Evidently he belonged to the class of smugglers who ply their trade
without resorting to violent courses, and who only exert patience and

craft to defraud the government. His face was manly and sunburned. His
eyes, which were bright as an eagle's, were of a clear yellow color,

and his sharply-cut nose with its slight curve at the tip was very
much like an eagle's beak. His cheeks were covered with down, his red

lips were half open, giving a glimpse of a set of teeth of dazzling
whiteness. His beard, moustache, and the reddish whiskers, which he

allowed to grow, and which curled naturally, still further heightened
the masculine and forbidding expression of his face. Everything about

him spoke of strength. He was broad-chested; constant activity had
made the muscles of his hands curiously firm and prominent. There was

the quick intelligence of a savage about his glances; he looked
resolute, fearless, and imperturbable, like a man accustomed to put

his life in peril, and whose physical and mental strength had been so
often tried by dangers of every kind, that he no longer felt any

doubts about himself. He wore a blouse that had suffered a good deal
from thorns and briars, and he had a pair of leather soles bound to

his feet by eel-skin thongs, and a pair of torn and tattered blue
linen breeches through which his legs were visible, red, wiry, hard,

and muscular as those of a stag.
"There you see the man who once fired a shot at me," Benassis remarked

to the commandant in a low voice. "If at this moment I were to signify
to him my desire to be rid of any one, he would kill them without

scruple.--Butifer!" he went on, addressing the poacher, "I fully
believed you to be a man of your word; I pledged mine for you because

I had your promise. My promise to the procureur du roi at Grenoble was
based upon your vow never to go poaching again, and to turn over a new

leaf and become a steady, industriousworker. You fired that shot just
now, and here you are, on the Comte de Labranchoir's estate! Eh! you

miscreant? Suppose his keeper had happened to hear you? It is a lucky
thing for you that I shall take no formal cognizance of this offence;

if I did, you would come up as an old offender, and of course you have
no gun license! I let you keep that gun of yours out of tenderness for

your attachment to the weapon."
"It is a beauty," said the commandant, who recognized a duck gun from

Sainte Etienne.
The smuggler raised his head and looked at Genestas by way of

acknowledging the compliment.
"Butifer," continued Benassis, "if your conscience does not reproach

you, it ought to do so. If you are going to begin your old tricks
again, you will find yourself once more in a park enclosed by four

stone walls, and no power on earth will save you from the hulks; you
will be a marked man, and your character will be ruined. Bring your

gun to me to-night, I will take care of it for you."
Butifer gripped the barrel of his weapon in a convulsive clutch.

"You are right, sir," he said; "I have done wrong, I have broken
bounds, I am a cur. My gun ought to go to you, but when you take it

away from me, you take all that I have in the world. The last shot
which my mother's son will fire shall be through my own head. . . .
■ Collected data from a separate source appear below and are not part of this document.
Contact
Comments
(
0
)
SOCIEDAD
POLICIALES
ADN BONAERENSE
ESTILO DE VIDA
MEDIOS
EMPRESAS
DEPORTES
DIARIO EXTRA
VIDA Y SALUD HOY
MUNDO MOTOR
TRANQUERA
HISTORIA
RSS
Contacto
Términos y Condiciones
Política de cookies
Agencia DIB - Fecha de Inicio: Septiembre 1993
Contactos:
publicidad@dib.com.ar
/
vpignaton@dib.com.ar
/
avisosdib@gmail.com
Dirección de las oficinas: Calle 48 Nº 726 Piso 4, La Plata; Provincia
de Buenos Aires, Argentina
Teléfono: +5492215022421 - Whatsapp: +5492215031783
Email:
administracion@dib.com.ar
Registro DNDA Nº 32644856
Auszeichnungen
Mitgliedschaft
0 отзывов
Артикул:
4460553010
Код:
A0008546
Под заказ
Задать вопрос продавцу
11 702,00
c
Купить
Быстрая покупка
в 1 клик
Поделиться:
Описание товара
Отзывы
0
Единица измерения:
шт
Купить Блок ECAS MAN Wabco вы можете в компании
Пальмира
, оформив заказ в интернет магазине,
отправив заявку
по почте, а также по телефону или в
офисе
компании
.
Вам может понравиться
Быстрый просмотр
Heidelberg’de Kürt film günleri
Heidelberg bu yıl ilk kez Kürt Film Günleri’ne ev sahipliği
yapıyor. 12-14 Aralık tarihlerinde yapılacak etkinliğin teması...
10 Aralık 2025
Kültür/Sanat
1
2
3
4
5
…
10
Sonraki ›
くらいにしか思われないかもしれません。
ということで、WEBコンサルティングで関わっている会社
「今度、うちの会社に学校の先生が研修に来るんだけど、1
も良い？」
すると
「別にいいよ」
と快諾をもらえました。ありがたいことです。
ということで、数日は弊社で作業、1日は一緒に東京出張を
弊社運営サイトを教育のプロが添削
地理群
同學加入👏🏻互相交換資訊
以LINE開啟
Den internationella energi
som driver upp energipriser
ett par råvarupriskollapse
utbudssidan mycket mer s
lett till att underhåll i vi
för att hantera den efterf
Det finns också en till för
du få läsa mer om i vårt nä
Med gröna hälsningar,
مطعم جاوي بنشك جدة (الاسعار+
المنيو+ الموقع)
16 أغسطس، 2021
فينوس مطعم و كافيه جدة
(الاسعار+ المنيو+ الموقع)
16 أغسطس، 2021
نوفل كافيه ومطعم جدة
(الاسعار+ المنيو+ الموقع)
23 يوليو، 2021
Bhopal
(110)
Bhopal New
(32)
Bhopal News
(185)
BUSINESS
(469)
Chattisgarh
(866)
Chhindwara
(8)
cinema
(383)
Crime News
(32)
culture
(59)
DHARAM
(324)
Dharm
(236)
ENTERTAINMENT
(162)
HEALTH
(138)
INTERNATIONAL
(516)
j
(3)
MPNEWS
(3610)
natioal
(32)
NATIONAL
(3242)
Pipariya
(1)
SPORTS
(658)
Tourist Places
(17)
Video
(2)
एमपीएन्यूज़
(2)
What would you have? I did as you wanted me. I kept quiet all winter;
but the spring came, and the sap rose. I am not used to day labor. It

is not in my nature to spend my life in fattening fowls; I cannot
stoop about turning over the soil for vegetables, nor flourish a whip

and drive a cart, nor scrub down a horse in a stable all my life, so I
must die of starvation, I suppose? I am only happy when I am up

there," he went on after a pause, pointing to the mountains. "And I
have been about among the hills for the past week; I got a sight of a

chamois, and I have the chamois there," he said, pointing to the top
of the crag; "it is at your service! Dear M. Benassis, leave me my

gun. Listen! I will leave the Commune, foi de Butifer! I will go to
the Alps; the chamois-hunters will not say a word; on the contrary,

they will receive me with open arms. I shall come to grief at the
bottom of some glacier; but, if I am to speak my mind, I would rather

live for a couple of years among the heights, where there are no
governments, nor excisemen, nor gamekeepers, nor procureurs du roi,

than grovel in a marsh for a century. You are the only one that I
shall be sorry to leave behind; all the rest of them bore me! When you

are in the right, at any rate you don't worry one's life out----"
"And how about Louise?" asked Benassis. Butifer paused and turned

thoughtful.
"Eh! learn to read and write, my lad," said Genestas; "come and enlist

in my regiment, have a horse to ride, and turn carabineer. If they
once sound 'to horse' for something like a war, you will find out that

Providence made you to live in the midst of cannon, bullets, and
battalions, and they will make a general of you."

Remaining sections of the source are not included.